━━━━━ INPUT

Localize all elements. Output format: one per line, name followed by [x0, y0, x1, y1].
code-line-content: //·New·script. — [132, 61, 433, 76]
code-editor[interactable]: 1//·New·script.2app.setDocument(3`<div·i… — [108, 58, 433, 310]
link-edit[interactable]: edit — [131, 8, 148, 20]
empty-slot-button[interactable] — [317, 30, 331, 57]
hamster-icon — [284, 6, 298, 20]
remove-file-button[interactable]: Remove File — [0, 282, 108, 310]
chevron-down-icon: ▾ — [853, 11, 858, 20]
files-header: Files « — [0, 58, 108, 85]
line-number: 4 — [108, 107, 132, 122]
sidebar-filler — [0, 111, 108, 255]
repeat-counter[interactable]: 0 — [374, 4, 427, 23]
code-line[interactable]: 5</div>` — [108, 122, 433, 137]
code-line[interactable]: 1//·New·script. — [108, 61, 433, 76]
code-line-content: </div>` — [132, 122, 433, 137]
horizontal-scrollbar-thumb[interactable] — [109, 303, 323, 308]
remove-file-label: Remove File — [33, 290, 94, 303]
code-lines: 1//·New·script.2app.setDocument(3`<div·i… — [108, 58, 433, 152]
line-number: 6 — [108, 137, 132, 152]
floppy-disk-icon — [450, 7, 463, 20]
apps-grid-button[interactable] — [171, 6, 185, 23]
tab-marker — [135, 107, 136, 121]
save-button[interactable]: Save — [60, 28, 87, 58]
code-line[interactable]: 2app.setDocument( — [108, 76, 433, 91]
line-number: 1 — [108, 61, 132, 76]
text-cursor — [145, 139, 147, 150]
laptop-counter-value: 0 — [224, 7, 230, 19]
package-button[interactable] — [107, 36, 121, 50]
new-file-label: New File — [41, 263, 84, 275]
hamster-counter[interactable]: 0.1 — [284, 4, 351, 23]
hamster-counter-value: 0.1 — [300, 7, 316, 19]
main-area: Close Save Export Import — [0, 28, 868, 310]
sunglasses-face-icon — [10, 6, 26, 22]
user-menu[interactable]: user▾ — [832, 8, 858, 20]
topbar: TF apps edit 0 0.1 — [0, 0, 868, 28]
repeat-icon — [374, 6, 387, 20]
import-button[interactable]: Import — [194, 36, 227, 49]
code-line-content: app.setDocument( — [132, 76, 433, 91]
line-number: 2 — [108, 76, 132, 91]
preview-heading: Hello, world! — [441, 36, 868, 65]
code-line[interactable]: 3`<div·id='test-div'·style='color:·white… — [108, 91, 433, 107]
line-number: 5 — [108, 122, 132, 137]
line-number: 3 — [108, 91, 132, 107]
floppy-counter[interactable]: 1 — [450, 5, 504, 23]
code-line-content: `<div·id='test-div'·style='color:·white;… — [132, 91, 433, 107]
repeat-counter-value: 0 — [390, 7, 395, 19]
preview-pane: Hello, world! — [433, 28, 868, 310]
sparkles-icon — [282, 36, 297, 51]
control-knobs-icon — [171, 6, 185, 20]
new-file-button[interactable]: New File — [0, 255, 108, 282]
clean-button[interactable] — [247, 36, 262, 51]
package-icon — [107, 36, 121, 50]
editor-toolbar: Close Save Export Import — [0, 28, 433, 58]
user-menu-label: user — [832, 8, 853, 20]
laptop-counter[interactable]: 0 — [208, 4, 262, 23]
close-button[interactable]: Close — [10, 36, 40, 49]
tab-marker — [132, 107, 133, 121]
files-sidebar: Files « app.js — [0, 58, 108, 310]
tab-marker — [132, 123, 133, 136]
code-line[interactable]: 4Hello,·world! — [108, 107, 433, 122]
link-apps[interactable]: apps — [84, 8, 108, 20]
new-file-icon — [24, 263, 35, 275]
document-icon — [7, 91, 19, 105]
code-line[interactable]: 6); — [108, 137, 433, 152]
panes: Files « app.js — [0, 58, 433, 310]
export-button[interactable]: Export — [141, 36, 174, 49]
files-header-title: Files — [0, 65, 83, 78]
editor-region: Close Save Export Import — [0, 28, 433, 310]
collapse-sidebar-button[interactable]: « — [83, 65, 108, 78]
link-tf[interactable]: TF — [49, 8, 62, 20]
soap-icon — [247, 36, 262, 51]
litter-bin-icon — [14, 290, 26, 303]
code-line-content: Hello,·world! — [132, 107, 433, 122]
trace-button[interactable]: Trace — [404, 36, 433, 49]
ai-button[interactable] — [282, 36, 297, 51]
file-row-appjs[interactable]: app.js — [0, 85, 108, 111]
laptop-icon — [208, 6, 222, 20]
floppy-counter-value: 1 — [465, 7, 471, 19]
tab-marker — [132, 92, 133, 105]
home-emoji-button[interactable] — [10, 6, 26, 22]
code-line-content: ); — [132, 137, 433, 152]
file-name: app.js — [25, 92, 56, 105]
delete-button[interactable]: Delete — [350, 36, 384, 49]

━━━━━━━━━━

■ PROBLEM TO SOLVE: In full and word for word, restate the data.

■ RESPONSE FOR THIS EXERCISE:
Localize all elements. Output format: one per line, name followed by [x0, y0, x1, y1].
code-line-content: //·New·script. — [132, 61, 433, 76]
code-editor[interactable]: 1//·New·script.2app.setDocument(3`<div·i… — [108, 58, 433, 310]
link-edit[interactable]: edit — [131, 8, 148, 20]
empty-slot-button[interactable] — [317, 30, 331, 57]
hamster-icon — [284, 6, 298, 20]
remove-file-button[interactable]: Remove File — [0, 282, 108, 310]
chevron-down-icon: ▾ — [853, 11, 858, 20]
files-header: Files « — [0, 58, 108, 85]
line-number: 4 — [108, 107, 132, 122]
sidebar-filler — [0, 111, 108, 255]
repeat-counter[interactable]: 0 — [374, 4, 427, 23]
code-line[interactable]: 5</div>` — [108, 122, 433, 137]
code-line[interactable]: 1//·New·script. — [108, 61, 433, 76]
code-line-content: </div>` — [132, 122, 433, 137]
horizontal-scrollbar-thumb[interactable] — [109, 303, 323, 308]
remove-file-label: Remove File — [33, 290, 94, 303]
code-lines: 1//·New·script.2app.setDocument(3`<div·i… — [108, 58, 433, 152]
line-number: 6 — [108, 137, 132, 152]
floppy-disk-icon — [450, 7, 463, 20]
apps-grid-button[interactable] — [171, 6, 185, 23]
tab-marker — [135, 107, 136, 121]
save-button[interactable]: Save — [60, 28, 87, 58]
code-line[interactable]: 2app.setDocument( — [108, 76, 433, 91]
line-number: 1 — [108, 61, 132, 76]
text-cursor — [145, 139, 147, 150]
laptop-counter-value: 0 — [224, 7, 230, 19]
package-button[interactable] — [107, 36, 121, 50]
new-file-label: New File — [41, 263, 84, 275]
hamster-counter[interactable]: 0.1 — [284, 4, 351, 23]
hamster-counter-value: 0.1 — [300, 7, 316, 19]
main-area: Close Save Export Import — [0, 28, 868, 310]
sunglasses-face-icon — [10, 6, 26, 22]
user-menu[interactable]: user▾ — [832, 8, 858, 20]
topbar: TF apps edit 0 0.1 — [0, 0, 868, 28]
repeat-icon — [374, 6, 387, 20]
import-button[interactable]: Import — [194, 36, 227, 49]
code-line-content: app.setDocument( — [132, 76, 433, 91]
line-number: 2 — [108, 76, 132, 91]
preview-heading: Hello, world! — [441, 36, 868, 65]
code-line[interactable]: 3`<div·id='test-div'·style='color:·white… — [108, 91, 433, 107]
line-number: 5 — [108, 122, 132, 137]
line-number: 3 — [108, 91, 132, 107]
floppy-counter[interactable]: 1 — [450, 5, 504, 23]
code-line-content: `<div·id='test-div'·style='color:·white;… — [132, 91, 433, 107]
repeat-counter-value: 0 — [390, 7, 395, 19]
preview-pane: Hello, world! — [433, 28, 868, 310]
sparkles-icon — [282, 36, 297, 51]
control-knobs-icon — [171, 6, 185, 20]
new-file-button[interactable]: New File — [0, 255, 108, 282]
clean-button[interactable] — [247, 36, 262, 51]
package-icon — [107, 36, 121, 50]
editor-toolbar: Close Save Export Import — [0, 28, 433, 58]
user-menu-label: user — [832, 8, 853, 20]
laptop-counter[interactable]: 0 — [208, 4, 262, 23]
close-button[interactable]: Close — [10, 36, 40, 49]
tab-marker — [132, 107, 133, 121]
files-sidebar: Files « app.js — [0, 58, 108, 310]
tab-marker — [132, 123, 133, 136]
code-line[interactable]: 4Hello,·world! — [108, 107, 433, 122]
link-apps[interactable]: apps — [84, 8, 108, 20]
new-file-icon — [24, 263, 35, 275]
document-icon — [7, 91, 19, 105]
code-line[interactable]: 6); — [108, 137, 433, 152]
panes: Files « app.js — [0, 58, 433, 310]
export-button[interactable]: Export — [141, 36, 174, 49]
files-header-title: Files — [0, 65, 83, 78]
editor-region: Close Save Export Import — [0, 28, 433, 310]
collapse-sidebar-button[interactable]: « — [83, 65, 108, 78]
link-tf[interactable]: TF — [49, 8, 62, 20]
soap-icon — [247, 36, 262, 51]
litter-bin-icon — [14, 290, 26, 303]
code-line-content: Hello,·world! — [132, 107, 433, 122]
trace-button[interactable]: Trace — [404, 36, 433, 49]
ai-button[interactable] — [282, 36, 297, 51]
file-row-appjs[interactable]: app.js — [0, 85, 108, 111]
laptop-icon — [208, 6, 222, 20]
floppy-counter-value: 1 — [465, 7, 471, 19]
tab-marker — [132, 92, 133, 105]
home-emoji-button[interactable] — [10, 6, 26, 22]
code-line-content: ); — [132, 137, 433, 152]
file-name: app.js — [25, 92, 56, 105]
delete-button[interactable]: Delete — [350, 36, 384, 49]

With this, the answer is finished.